Some BTO homeowners profit by selling their BTO apartments and then purchasing private residences. Given the price disparity between HDB resale flats and private properties, the upward trend in HDB flat resale prices may persist.
Furthermore, locals who exceed the household income ceiling in order to purchase BTO properties, as well as PRs who are unable to do so, frequently purchase resale HDB units. These factors contribute to HDB resale flat values, particularly for larger units in desirable areas, as well as the purchasing power of HDB upgraders.
There are strict property cooling measures. Citizens and permanent residents who acquire several residences, as well as non-PR overseas homebuyers, face high taxes.

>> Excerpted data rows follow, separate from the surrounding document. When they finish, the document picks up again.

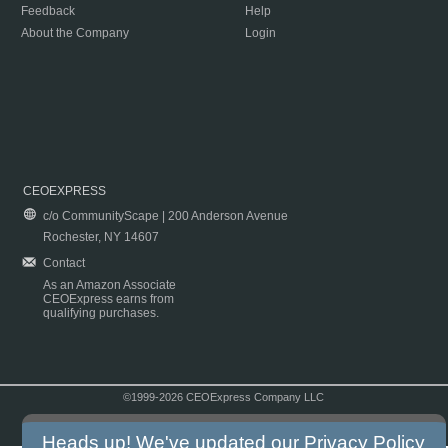
Feedback
Help
About the Company
Login
CEOEXPRESS
c/o CommunityScape | 200 Anderson Avenue
Rochester, NY 14607
Contact
As an Amazon Associate
CEOExpress earns from
qualifying purchases.
©1999-2026 CEOExpress Company LLC
Copyright & Disclaimer
|
Privacy Policy
|
Terms & Conditions
Heads up! We've updated our
Privacy Policy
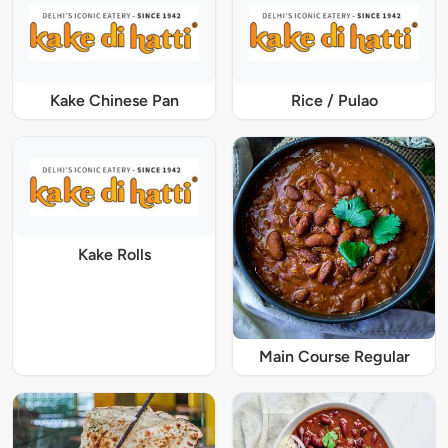
Kake Chinese Pan
Rice / Pulao
Kake Rolls
Main Course Regular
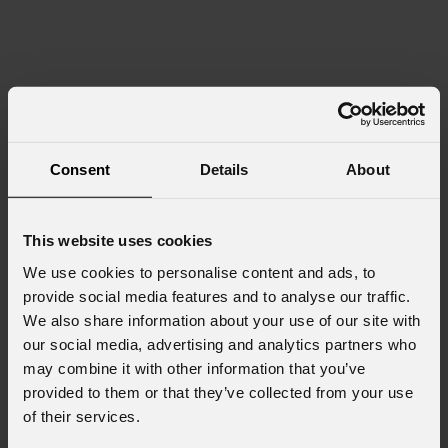
Consent
Details
About
This website uses cookies
We use cookies to personalise content and ads, to
provide social media features and to analyse our traffic.
We also share information about your use of our site with
our social media, advertising and analytics partners who
may combine it with other information that you’ve
provided to them or that they’ve collected from your use
of their services.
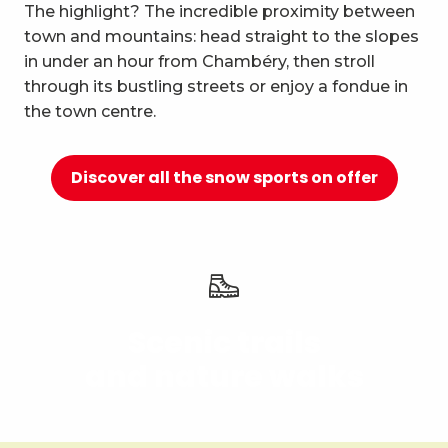
10
The highlight? The incredible proximity between
Relaxation and well-being
town and mountains: head straight to the slopes
in under an hour from Chambéry, then stroll
through its bustling streets or enjoy a fondue in
the town centre.
Discover all the snow sports on offer
Scenic trails
and nature walks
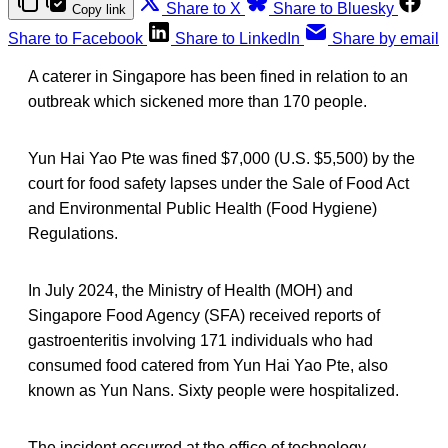
Share to X
Share to Bluesky
Copy link
Share to Facebook
Share to LinkedIn
Share by email
A caterer in Singapore has been fined in relation to an
outbreak which sickened more than 170 people.
Yun Hai Yao Pte was fined $7,000 (U.S. $5,500) by the
court for food safety lapses under the Sale of Food Act
and Environmental Public Health (Food Hygiene)
Regulations.
In July 2024, the Ministry of Health (MOH) and
Singapore Food Agency (SFA) received reports of
gastroenteritis involving 171 individuals who had
consumed food catered from Yun Hai Yao Pte, also
known as Yun Nans. Sixty people were hospitalized.
The incident occurred at the office of technology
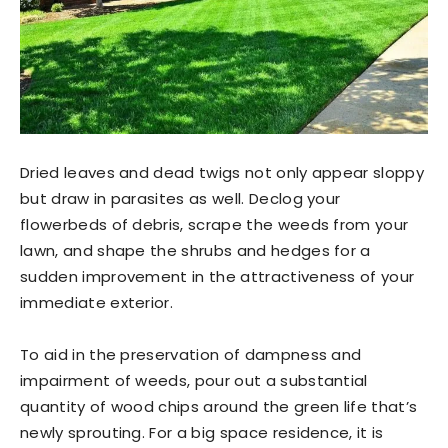
Dried leaves and dead twigs not only appear sloppy
but draw in parasites as well. Declog your
flowerbeds of debris, scrape the weeds from your
lawn, and shape the shrubs and hedges for a
sudden improvement in the attractiveness of your
immediate exterior.
To aid in the preservation of dampness and
impairment of weeds, pour out a substantial
quantity of wood chips around the green life that’s
newly sprouting. For a big space residence, it is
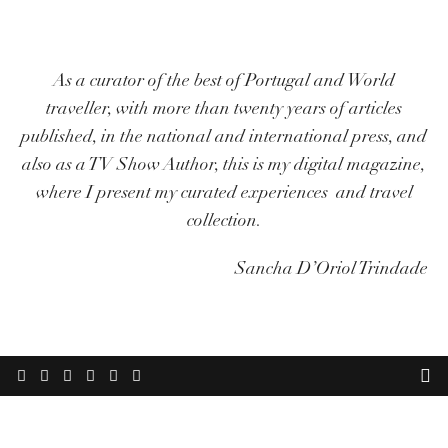
As a curator of the best of Portugal and World
traveller, with more than twenty years of articles
published, in the national and international press, and
also as a TV Show Author, this is my digital magazine,
where I present my curated experiences and travel
collection.
Sancha D’Oriol Trindade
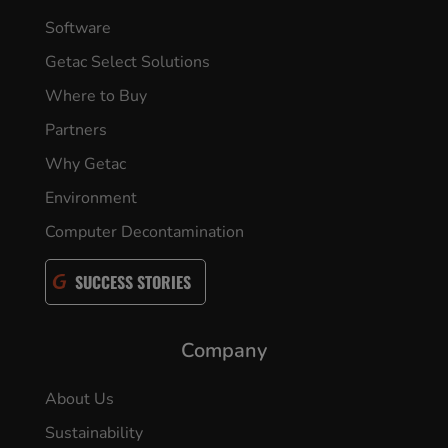
Software
Getac Select Solutions
Where to Buy
Partners
Why Getac
Environment
Computer Decontamination
SUCCESS STORIES
Company
About Us
Sustainability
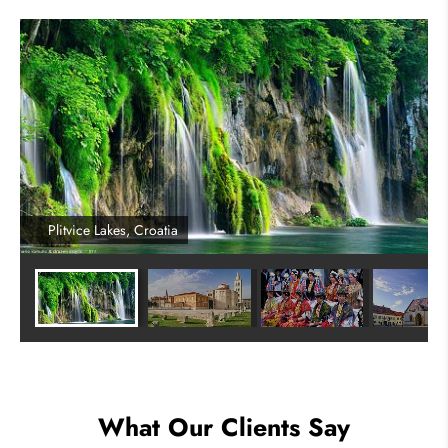
Plitvice Lakes, Croatia
What Our Clients Say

Nonetheless, the private housing market has proven robust in the face of cooling measures. Furthermore, any new policy measures must be carefully calibrated, since a severe private home price correction will have far-reaching negative consequences for the financial system and the overall economy.
Individuals who have been waiting on the sidelines to acquire a private property for owner occupation may come to regret not acting sooner.
Still, the same person would be advised to set regrets aside and bite the bullet and buy a home now, since private housing prices are expected to continue their multi-year upward trend.